(Beginning of Records to process)

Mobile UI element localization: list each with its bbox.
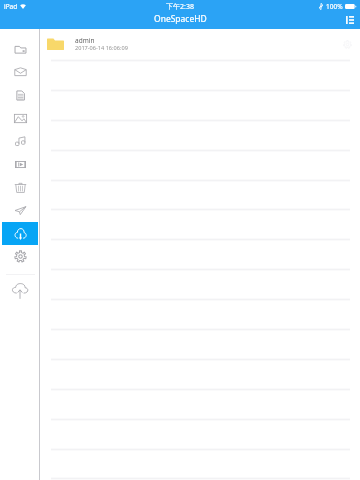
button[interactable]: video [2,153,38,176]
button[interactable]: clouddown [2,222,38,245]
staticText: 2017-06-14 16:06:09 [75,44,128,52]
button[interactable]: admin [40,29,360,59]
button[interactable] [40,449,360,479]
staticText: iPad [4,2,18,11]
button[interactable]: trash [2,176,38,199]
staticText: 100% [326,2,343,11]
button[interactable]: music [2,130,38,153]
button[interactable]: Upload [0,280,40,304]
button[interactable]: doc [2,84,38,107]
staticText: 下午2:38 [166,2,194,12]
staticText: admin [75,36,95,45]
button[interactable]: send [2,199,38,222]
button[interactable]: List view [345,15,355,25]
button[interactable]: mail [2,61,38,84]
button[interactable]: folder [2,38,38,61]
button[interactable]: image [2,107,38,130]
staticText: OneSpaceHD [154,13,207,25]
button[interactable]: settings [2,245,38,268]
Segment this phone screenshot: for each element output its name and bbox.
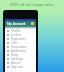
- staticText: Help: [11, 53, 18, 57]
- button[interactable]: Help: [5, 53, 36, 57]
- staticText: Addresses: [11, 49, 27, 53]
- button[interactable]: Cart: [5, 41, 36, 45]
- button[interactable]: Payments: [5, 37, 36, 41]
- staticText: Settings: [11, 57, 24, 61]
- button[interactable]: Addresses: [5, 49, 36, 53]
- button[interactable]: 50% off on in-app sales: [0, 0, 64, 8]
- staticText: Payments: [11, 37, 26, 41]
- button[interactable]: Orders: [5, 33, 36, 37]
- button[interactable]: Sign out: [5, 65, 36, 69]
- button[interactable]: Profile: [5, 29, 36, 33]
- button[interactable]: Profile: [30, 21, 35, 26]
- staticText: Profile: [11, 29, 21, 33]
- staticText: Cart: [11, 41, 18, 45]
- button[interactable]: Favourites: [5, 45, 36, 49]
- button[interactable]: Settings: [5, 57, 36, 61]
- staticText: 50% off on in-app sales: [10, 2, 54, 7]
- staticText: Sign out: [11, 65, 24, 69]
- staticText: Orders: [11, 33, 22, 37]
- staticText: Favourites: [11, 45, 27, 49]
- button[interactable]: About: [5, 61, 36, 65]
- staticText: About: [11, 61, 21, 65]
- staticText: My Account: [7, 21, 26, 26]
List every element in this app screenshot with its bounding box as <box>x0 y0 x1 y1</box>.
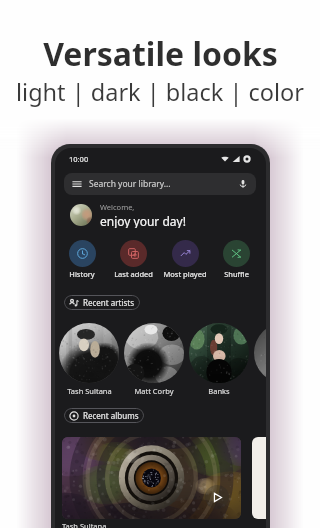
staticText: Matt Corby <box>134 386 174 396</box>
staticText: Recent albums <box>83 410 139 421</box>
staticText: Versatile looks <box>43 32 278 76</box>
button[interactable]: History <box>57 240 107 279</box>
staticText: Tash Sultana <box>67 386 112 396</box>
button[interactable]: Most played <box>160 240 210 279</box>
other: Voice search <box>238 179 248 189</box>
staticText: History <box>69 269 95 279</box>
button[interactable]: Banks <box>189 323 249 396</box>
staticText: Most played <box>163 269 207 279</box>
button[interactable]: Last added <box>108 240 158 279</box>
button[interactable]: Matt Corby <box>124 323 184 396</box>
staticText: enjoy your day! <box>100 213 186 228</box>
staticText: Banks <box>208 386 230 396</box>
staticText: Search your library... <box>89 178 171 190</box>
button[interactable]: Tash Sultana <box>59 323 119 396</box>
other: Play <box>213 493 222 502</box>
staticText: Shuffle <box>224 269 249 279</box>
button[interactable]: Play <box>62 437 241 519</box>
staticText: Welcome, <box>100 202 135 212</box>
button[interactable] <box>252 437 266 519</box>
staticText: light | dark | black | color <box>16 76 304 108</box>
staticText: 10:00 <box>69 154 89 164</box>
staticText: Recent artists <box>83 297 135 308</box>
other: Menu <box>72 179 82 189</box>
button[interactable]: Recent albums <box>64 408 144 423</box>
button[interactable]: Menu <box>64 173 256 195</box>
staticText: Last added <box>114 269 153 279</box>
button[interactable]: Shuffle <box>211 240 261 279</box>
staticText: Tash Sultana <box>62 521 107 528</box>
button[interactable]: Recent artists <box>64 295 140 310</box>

(End of Records to process)
(Beginning of Records to process)

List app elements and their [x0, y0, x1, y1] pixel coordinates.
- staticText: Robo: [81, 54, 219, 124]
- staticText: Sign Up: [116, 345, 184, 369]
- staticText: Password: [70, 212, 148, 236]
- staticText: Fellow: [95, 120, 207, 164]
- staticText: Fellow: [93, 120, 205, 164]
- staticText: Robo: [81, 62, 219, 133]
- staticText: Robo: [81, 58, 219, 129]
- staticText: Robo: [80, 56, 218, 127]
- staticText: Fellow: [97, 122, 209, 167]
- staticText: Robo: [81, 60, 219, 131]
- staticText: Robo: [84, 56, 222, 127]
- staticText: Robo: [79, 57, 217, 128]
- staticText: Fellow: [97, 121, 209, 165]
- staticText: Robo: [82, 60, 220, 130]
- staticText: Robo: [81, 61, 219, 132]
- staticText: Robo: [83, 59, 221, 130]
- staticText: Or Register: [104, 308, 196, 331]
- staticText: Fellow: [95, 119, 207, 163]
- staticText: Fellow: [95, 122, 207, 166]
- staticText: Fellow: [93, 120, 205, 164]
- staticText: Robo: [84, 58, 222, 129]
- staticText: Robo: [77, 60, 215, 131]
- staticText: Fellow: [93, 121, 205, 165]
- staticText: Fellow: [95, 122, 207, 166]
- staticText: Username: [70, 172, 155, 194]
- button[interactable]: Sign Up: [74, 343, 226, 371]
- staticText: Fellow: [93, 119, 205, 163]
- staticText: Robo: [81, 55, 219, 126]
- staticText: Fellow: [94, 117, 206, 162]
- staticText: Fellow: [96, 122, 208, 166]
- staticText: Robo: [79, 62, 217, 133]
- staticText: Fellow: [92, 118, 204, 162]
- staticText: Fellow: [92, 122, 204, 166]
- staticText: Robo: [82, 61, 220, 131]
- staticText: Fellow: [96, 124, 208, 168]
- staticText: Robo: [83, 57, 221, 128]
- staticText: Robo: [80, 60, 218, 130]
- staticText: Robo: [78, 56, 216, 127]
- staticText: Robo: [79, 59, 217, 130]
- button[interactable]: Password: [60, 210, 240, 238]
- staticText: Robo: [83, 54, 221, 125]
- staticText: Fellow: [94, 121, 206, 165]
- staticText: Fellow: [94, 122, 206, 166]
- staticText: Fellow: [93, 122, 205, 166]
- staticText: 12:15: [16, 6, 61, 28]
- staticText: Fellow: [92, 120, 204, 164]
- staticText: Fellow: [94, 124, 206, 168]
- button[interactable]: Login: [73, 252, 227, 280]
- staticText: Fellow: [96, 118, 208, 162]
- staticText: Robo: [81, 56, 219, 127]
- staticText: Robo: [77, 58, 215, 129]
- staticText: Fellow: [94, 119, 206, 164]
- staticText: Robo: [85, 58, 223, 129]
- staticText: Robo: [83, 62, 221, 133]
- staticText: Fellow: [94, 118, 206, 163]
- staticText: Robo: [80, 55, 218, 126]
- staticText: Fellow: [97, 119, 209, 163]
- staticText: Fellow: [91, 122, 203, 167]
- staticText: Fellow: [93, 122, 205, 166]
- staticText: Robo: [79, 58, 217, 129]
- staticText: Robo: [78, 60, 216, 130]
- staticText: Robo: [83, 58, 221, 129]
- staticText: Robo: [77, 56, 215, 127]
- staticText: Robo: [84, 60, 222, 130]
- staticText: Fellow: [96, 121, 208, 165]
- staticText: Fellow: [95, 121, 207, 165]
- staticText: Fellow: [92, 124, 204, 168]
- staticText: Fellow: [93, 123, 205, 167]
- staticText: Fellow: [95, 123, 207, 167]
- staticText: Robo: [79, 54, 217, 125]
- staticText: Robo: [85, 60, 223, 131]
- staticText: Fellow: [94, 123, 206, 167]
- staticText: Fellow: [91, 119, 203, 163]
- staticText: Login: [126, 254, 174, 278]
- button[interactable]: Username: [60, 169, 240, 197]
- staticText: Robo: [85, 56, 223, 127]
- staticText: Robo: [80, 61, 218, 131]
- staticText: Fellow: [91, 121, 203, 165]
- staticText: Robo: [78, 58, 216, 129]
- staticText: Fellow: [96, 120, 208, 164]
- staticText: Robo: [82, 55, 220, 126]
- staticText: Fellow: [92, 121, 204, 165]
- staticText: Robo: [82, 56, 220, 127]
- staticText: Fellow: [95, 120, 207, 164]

(End of Records to process)
(Beginning of Records to process)

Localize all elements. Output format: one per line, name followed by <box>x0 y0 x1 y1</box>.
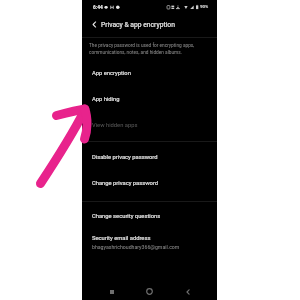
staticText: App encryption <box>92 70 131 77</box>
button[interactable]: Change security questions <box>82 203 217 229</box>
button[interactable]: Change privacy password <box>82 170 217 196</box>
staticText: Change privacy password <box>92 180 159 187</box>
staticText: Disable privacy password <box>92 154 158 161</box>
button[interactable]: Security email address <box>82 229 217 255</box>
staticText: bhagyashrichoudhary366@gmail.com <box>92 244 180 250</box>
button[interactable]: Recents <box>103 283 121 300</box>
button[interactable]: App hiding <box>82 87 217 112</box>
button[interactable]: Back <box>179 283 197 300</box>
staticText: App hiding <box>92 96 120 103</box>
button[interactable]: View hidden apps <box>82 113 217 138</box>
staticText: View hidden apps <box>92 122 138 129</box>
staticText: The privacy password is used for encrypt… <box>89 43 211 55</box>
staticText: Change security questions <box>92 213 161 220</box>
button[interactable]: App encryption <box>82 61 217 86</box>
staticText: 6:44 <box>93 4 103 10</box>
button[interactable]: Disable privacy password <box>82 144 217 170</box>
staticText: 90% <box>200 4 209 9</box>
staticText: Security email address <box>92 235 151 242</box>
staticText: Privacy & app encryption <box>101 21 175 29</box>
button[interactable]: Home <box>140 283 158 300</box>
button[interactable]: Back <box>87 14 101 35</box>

(End of Records to process)

> _Task to carry out_:
Look through the entries above for the word "hidden". Copy every line where it shows up.

> _Answer section_:
button[interactable]: View hidden apps <box>82 113 217 138</box>
staticText: View hidden apps <box>92 122 138 129</box>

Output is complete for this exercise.